Basically, the data that just hit press stated that across 191 progression events, there was no stat sig difference in progression free survival between an adoxorubicin arm and an arm treated with investigator’s choice therapy (one of which was doxorubicin). Both arms came in at a little over 4 months PFS. However, across a couple of other measurements (ORR, disease control) the active arm improved upon the control arm. By how much, we don’t know, but as the company reports – significantly.

At this point it’s probably worth mentioning that there has been a lot of talk surrounding what perhaps might be construed as questionable IR activity by CytRX. This author has no opinion on that, other than to say that it’s the data that matters, and there’s generally more value in following the data than there is in following behind the scenes activity – to an extent, of course.

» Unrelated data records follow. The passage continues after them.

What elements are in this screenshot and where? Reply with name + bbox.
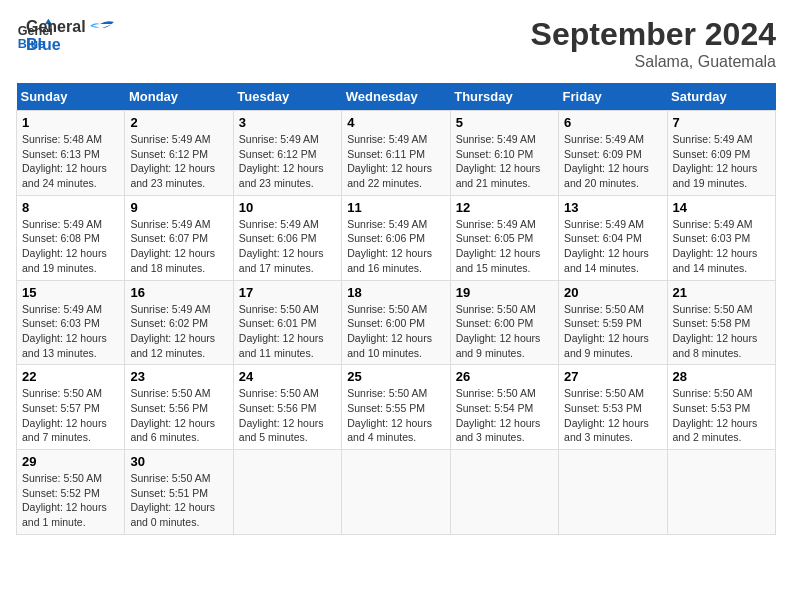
day-info: Sunrise: 5:49 AMSunset: 6:06 PMDaylight:… xyxy=(347,217,444,276)
day-info: Sunrise: 5:50 AMSunset: 5:52 PMDaylight:… xyxy=(22,471,119,530)
day-info: Sunrise: 5:49 AMSunset: 6:04 PMDaylight:… xyxy=(564,217,661,276)
calendar-cell: 21Sunrise: 5:50 AMSunset: 5:58 PMDayligh… xyxy=(667,280,775,365)
day-info: Sunrise: 5:48 AMSunset: 6:13 PMDaylight:… xyxy=(22,132,119,191)
day-number: 5 xyxy=(456,115,553,130)
day-number: 8 xyxy=(22,200,119,215)
logo-general: General xyxy=(26,18,86,36)
calendar-table: SundayMondayTuesdayWednesdayThursdayFrid… xyxy=(16,83,776,535)
day-number: 9 xyxy=(130,200,227,215)
calendar-cell: 25Sunrise: 5:50 AMSunset: 5:55 PMDayligh… xyxy=(342,365,450,450)
day-info: Sunrise: 5:50 AMSunset: 6:00 PMDaylight:… xyxy=(456,302,553,361)
day-info: Sunrise: 5:49 AMSunset: 6:05 PMDaylight:… xyxy=(456,217,553,276)
day-number: 15 xyxy=(22,285,119,300)
day-info: Sunrise: 5:50 AMSunset: 5:51 PMDaylight:… xyxy=(130,471,227,530)
day-info: Sunrise: 5:49 AMSunset: 6:02 PMDaylight:… xyxy=(130,302,227,361)
day-info: Sunrise: 5:50 AMSunset: 5:53 PMDaylight:… xyxy=(564,386,661,445)
calendar-cell: 8Sunrise: 5:49 AMSunset: 6:08 PMDaylight… xyxy=(17,195,125,280)
day-info: Sunrise: 5:50 AMSunset: 6:00 PMDaylight:… xyxy=(347,302,444,361)
day-number: 3 xyxy=(239,115,336,130)
day-number: 12 xyxy=(456,200,553,215)
calendar-week-row: 29Sunrise: 5:50 AMSunset: 5:52 PMDayligh… xyxy=(17,450,776,535)
col-header-sunday: Sunday xyxy=(17,83,125,111)
location: Salama, Guatemala xyxy=(531,53,776,71)
day-info: Sunrise: 5:50 AMSunset: 5:56 PMDaylight:… xyxy=(239,386,336,445)
day-info: Sunrise: 5:49 AMSunset: 6:07 PMDaylight:… xyxy=(130,217,227,276)
calendar-cell: 26Sunrise: 5:50 AMSunset: 5:54 PMDayligh… xyxy=(450,365,558,450)
calendar-cell: 2Sunrise: 5:49 AMSunset: 6:12 PMDaylight… xyxy=(125,111,233,196)
calendar-cell: 12Sunrise: 5:49 AMSunset: 6:05 PMDayligh… xyxy=(450,195,558,280)
calendar-cell xyxy=(667,450,775,535)
day-info: Sunrise: 5:50 AMSunset: 5:56 PMDaylight:… xyxy=(130,386,227,445)
day-info: Sunrise: 5:49 AMSunset: 6:10 PMDaylight:… xyxy=(456,132,553,191)
day-info: Sunrise: 5:50 AMSunset: 6:01 PMDaylight:… xyxy=(239,302,336,361)
calendar-cell: 1Sunrise: 5:48 AMSunset: 6:13 PMDaylight… xyxy=(17,111,125,196)
page-header: General Blue General Blue September 2024… xyxy=(16,16,776,71)
calendar-cell: 10Sunrise: 5:49 AMSunset: 6:06 PMDayligh… xyxy=(233,195,341,280)
day-info: Sunrise: 5:49 AMSunset: 6:08 PMDaylight:… xyxy=(22,217,119,276)
calendar-cell: 22Sunrise: 5:50 AMSunset: 5:57 PMDayligh… xyxy=(17,365,125,450)
day-info: Sunrise: 5:49 AMSunset: 6:09 PMDaylight:… xyxy=(673,132,770,191)
day-info: Sunrise: 5:49 AMSunset: 6:09 PMDaylight:… xyxy=(564,132,661,191)
day-number: 4 xyxy=(347,115,444,130)
day-number: 17 xyxy=(239,285,336,300)
col-header-tuesday: Tuesday xyxy=(233,83,341,111)
calendar-cell: 6Sunrise: 5:49 AMSunset: 6:09 PMDaylight… xyxy=(559,111,667,196)
calendar-cell xyxy=(233,450,341,535)
calendar-week-row: 8Sunrise: 5:49 AMSunset: 6:08 PMDaylight… xyxy=(17,195,776,280)
calendar-cell: 16Sunrise: 5:49 AMSunset: 6:02 PMDayligh… xyxy=(125,280,233,365)
day-number: 10 xyxy=(239,200,336,215)
day-info: Sunrise: 5:49 AMSunset: 6:03 PMDaylight:… xyxy=(673,217,770,276)
calendar-cell: 27Sunrise: 5:50 AMSunset: 5:53 PMDayligh… xyxy=(559,365,667,450)
calendar-week-row: 1Sunrise: 5:48 AMSunset: 6:13 PMDaylight… xyxy=(17,111,776,196)
day-number: 23 xyxy=(130,369,227,384)
day-number: 24 xyxy=(239,369,336,384)
day-number: 7 xyxy=(673,115,770,130)
calendar-cell: 15Sunrise: 5:49 AMSunset: 6:03 PMDayligh… xyxy=(17,280,125,365)
calendar-cell: 14Sunrise: 5:49 AMSunset: 6:03 PMDayligh… xyxy=(667,195,775,280)
calendar-cell: 28Sunrise: 5:50 AMSunset: 5:53 PMDayligh… xyxy=(667,365,775,450)
calendar-cell: 17Sunrise: 5:50 AMSunset: 6:01 PMDayligh… xyxy=(233,280,341,365)
day-info: Sunrise: 5:49 AMSunset: 6:11 PMDaylight:… xyxy=(347,132,444,191)
calendar-cell: 24Sunrise: 5:50 AMSunset: 5:56 PMDayligh… xyxy=(233,365,341,450)
day-info: Sunrise: 5:50 AMSunset: 5:53 PMDaylight:… xyxy=(673,386,770,445)
day-info: Sunrise: 5:50 AMSunset: 5:59 PMDaylight:… xyxy=(564,302,661,361)
day-info: Sunrise: 5:49 AMSunset: 6:12 PMDaylight:… xyxy=(130,132,227,191)
day-number: 19 xyxy=(456,285,553,300)
day-number: 18 xyxy=(347,285,444,300)
calendar-cell: 29Sunrise: 5:50 AMSunset: 5:52 PMDayligh… xyxy=(17,450,125,535)
day-number: 22 xyxy=(22,369,119,384)
calendar-header-row: SundayMondayTuesdayWednesdayThursdayFrid… xyxy=(17,83,776,111)
title-block: September 2024 Salama, Guatemala xyxy=(531,16,776,71)
day-info: Sunrise: 5:50 AMSunset: 5:55 PMDaylight:… xyxy=(347,386,444,445)
calendar-cell: 7Sunrise: 5:49 AMSunset: 6:09 PMDaylight… xyxy=(667,111,775,196)
calendar-cell: 23Sunrise: 5:50 AMSunset: 5:56 PMDayligh… xyxy=(125,365,233,450)
col-header-friday: Friday xyxy=(559,83,667,111)
day-info: Sunrise: 5:50 AMSunset: 5:54 PMDaylight:… xyxy=(456,386,553,445)
day-info: Sunrise: 5:49 AMSunset: 6:12 PMDaylight:… xyxy=(239,132,336,191)
day-number: 30 xyxy=(130,454,227,469)
calendar-cell xyxy=(559,450,667,535)
col-header-monday: Monday xyxy=(125,83,233,111)
day-number: 29 xyxy=(22,454,119,469)
calendar-cell: 30Sunrise: 5:50 AMSunset: 5:51 PMDayligh… xyxy=(125,450,233,535)
day-number: 16 xyxy=(130,285,227,300)
day-number: 27 xyxy=(564,369,661,384)
day-number: 11 xyxy=(347,200,444,215)
calendar-cell: 13Sunrise: 5:49 AMSunset: 6:04 PMDayligh… xyxy=(559,195,667,280)
calendar-cell xyxy=(450,450,558,535)
col-header-saturday: Saturday xyxy=(667,83,775,111)
calendar-cell: 19Sunrise: 5:50 AMSunset: 6:00 PMDayligh… xyxy=(450,280,558,365)
day-number: 25 xyxy=(347,369,444,384)
day-number: 20 xyxy=(564,285,661,300)
col-header-wednesday: Wednesday xyxy=(342,83,450,111)
day-info: Sunrise: 5:49 AMSunset: 6:03 PMDaylight:… xyxy=(22,302,119,361)
day-info: Sunrise: 5:49 AMSunset: 6:06 PMDaylight:… xyxy=(239,217,336,276)
day-number: 6 xyxy=(564,115,661,130)
day-number: 14 xyxy=(673,200,770,215)
calendar-week-row: 22Sunrise: 5:50 AMSunset: 5:57 PMDayligh… xyxy=(17,365,776,450)
calendar-cell: 11Sunrise: 5:49 AMSunset: 6:06 PMDayligh… xyxy=(342,195,450,280)
calendar-cell: 18Sunrise: 5:50 AMSunset: 6:00 PMDayligh… xyxy=(342,280,450,365)
month-title: September 2024 xyxy=(531,16,776,53)
day-number: 28 xyxy=(673,369,770,384)
logo: General Blue General Blue xyxy=(16,16,114,53)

So in this instance, the data doesn’t look good. But we have to ask why. It would be easy to say that CytRx management is spinning its response to blame the clinical hold, and that the follow up data claim is just a delay. Some outlets are claiming exactly that. The bottom line, however, is that the CytRx drug delivers a far higher dose of a drug that is only really limited in efficacy by its toxicity, and so reducing that toxicity (as adoxorubicin does) should raise efficacy. Phase III data says it doesn’t, at least in terms of PFS, but phase II suggested it did, and by a considerable margin.

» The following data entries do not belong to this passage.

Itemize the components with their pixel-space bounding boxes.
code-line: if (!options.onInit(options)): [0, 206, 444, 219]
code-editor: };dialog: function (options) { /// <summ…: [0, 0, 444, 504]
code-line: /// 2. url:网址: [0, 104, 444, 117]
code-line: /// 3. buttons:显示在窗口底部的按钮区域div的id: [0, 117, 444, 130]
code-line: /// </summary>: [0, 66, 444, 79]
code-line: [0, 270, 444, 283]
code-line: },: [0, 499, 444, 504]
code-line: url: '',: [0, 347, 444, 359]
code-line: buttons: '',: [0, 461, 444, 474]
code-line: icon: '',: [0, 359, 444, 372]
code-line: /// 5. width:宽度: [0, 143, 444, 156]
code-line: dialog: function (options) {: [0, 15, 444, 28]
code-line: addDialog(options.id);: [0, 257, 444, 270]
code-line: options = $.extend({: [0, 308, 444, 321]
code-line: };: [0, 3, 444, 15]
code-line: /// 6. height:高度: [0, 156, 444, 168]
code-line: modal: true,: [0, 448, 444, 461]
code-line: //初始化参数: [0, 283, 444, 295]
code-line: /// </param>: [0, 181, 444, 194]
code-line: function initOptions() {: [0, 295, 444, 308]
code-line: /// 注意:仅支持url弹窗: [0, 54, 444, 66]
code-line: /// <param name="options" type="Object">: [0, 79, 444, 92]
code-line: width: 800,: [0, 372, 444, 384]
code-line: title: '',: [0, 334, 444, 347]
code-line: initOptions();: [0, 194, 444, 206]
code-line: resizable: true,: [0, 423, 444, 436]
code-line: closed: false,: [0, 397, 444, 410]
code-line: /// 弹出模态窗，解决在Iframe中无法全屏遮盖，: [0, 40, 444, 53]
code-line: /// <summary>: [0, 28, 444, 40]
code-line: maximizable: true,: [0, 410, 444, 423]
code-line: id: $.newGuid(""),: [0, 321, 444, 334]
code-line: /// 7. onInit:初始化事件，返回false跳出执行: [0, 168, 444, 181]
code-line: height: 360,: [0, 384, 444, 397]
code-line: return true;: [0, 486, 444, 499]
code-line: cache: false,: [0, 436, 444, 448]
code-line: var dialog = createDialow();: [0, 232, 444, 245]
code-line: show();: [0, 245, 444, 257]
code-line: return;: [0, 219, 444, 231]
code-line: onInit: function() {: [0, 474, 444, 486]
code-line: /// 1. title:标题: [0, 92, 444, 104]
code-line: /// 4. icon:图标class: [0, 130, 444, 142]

So what about the initial question? Well, it comes down to risk tolerance. This was a risky exposure before the data, but it just became twice as risky. There are two ways this is going to play out. The first, that the follow up data supports the non stat sig efficacy improvement conclusion, and the company tanks. It’s got some follow up pipeline, but not enough to support a valuation that was built on adoxorubicin’s potential, even taking into account the recent decline. The second, the follow up data suggests that the clinical hold did have an impact – for reference, the company is claiming it meant that it couldn’t sufficiently follow up on nearly two thirds of the 433 enrolled patients – and CytRx recovers.

If holders are willing (financially able) to wait and see, a small scale allocation could be an interesting one come fourth quarter. If they are looking for something low risk, however, this is not the place to find it.